When Nokia Mobile announced the 4G version of the resurrected Nokia 3310, that first appeared with 2G at MWC2017 and later with 3G during summer of the same year, I personally was very sad to see that the phone won’t leave China. In other words, the Nokia 3310 4G is a China-exclusive device, but at MWC2018 this year, Nokia Mobile announced the second device in their “Originals” series of resurrected iconic Nokia phones – the Nokia 8110 4G, that’s targeted for the global market.
The 8810 4G features the iconic sliding “mechanism” as the original Nokia 8110, and is HMD’s first globally available (or globally intended) feature phone that supports the current 4G standard of connectivity. The device isn’t made for the mass feature phone market (which seems logical considering a good part of the world still isn’t covered with 4G), features a unique form factor and premium price tag (for a feature phone).
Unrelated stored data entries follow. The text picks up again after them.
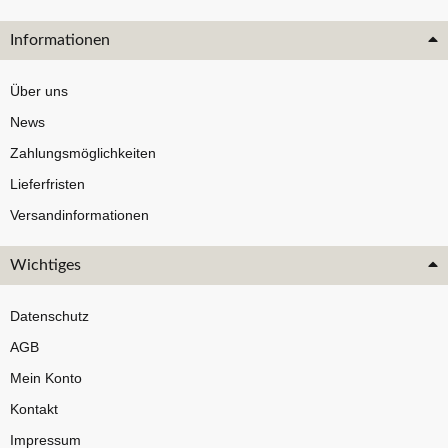
Informationen
Über uns
News
Zahlungsmöglichkeiten
Lieferfristen
Versandinformationen
Wichtiges
Datenschutz
AGB
Mein Konto
Kontakt
Impressum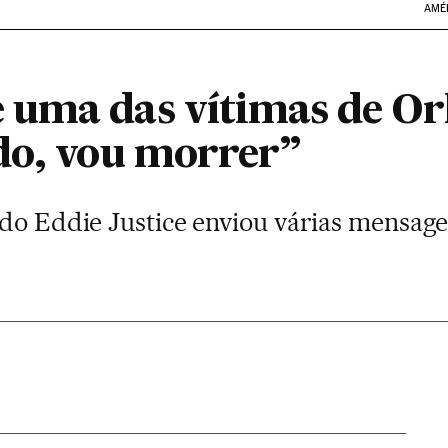
AMÉ
uma das vítimas de Or
do, vou morrer”
ado Eddie Justice enviou várias mensag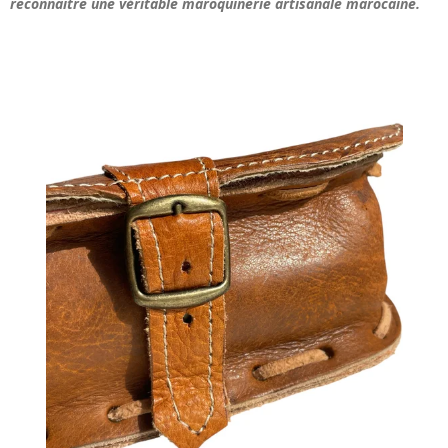
reconnaître une véritable maroquinerie artisanale marocaine.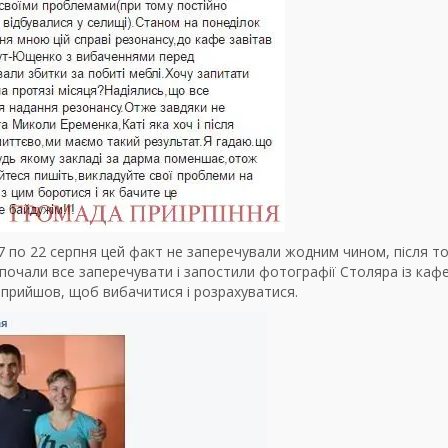
7 по 22 серпня цей факт не заперечували жодним чином, після то
 почали все заперечувати і запостили фотографії Столяра із каф
е прийшов, щоб вибачитися і розрахуватися.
The device runs KaiOS and has solid specs compared to other feature phone offerings from Nokia Mobile.
A question that arose after Nokia Mobile announced the 8110 4G, considering it supports 4G and has a somewhat smarter OS than usual feature phone, was can this device replace a smartphone and is it a better buy than a lowcost smartphone? Well, that was one of the main things I wanted to find out during my time spent with our black review unit, and the answer is somewhere down below.
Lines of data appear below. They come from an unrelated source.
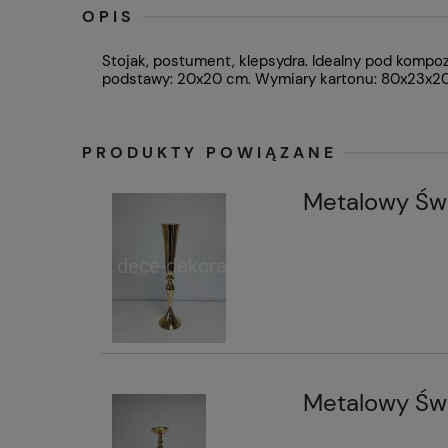
OPIS
Stojak, postument, klepsydra. Idealny pod kompo
podstawy: 20x20 cm. Wymiary kartonu: 80x23x20 
PRODUKTY POWIĄZANE
Metalowy Świ
Metalowy Świ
Strong hardware, unique form factor, but lacking Nokia build quality
HMD really did invest in Nokia 8110’s design, making the phone unique on the feature phone market thanks to the slider, but such a form factor comes with a drawback, and that’s a build quality lower than on other Nokia feature phones. The primary material is plastic, but the phone looks solid for a feature phone. The keyboard cover does degrade the overall quality feel of the device, because the plastic is somewhat hallow (which seems reasonable considering its role), and when you’re touching it or firmly griping the device you can feel that.
The phone comes in a banana-like shape, with curved back, which allows the phone to spin on flat surfaces. There is no need for a bottle if you’re playing truth or dare, just spin the 8110 4G. Because of the curviness, Nokia 8110 4G is comfortable to hold in hand when the keyboard cover isn’t open. The situation is exactly opposite while using the device, because you need the keyboard and the keyboard cover is a pain for your palm when you’re using the device.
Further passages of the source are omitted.